• Work instructions:
The task calls for the count of lines containing "springen" in these records, given as a number with no other words.

(Page-level text extractions)
....

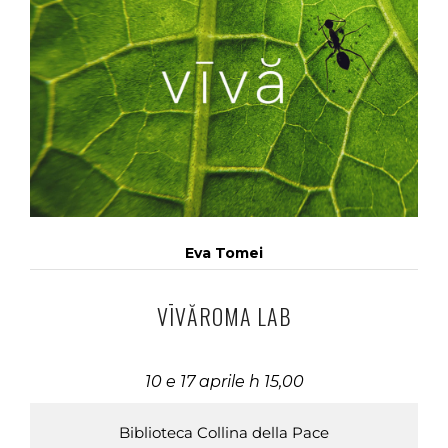
Eva Tomei
VĪVĂROMA LAB
10 e 17 aprile h 15,00
Biblioteca Collina della Pace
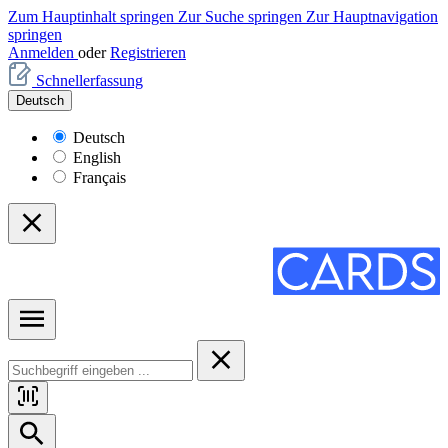
Zum Hauptinhalt springen
Zur Suche springen
Zur Hauptnavigation
springen
Anmelden
oder
Registrieren
Schnellerfassung
Deutsch
Deutsch
English
Français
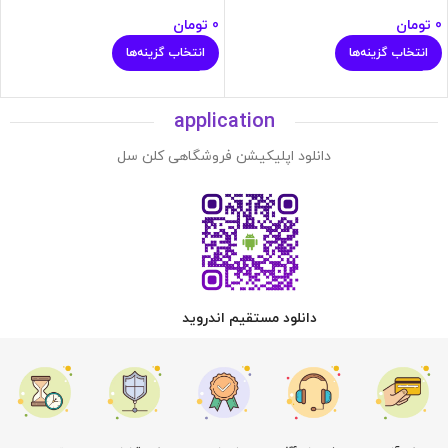
0
تومان
0
تومان
انتخاب گزینه‌ها
انتخاب گزینه‌ها
application
دانلود اپلیکیشن فروشگاهی کلن سل
دانلود مستقیم اندروید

....

• Task answer:
3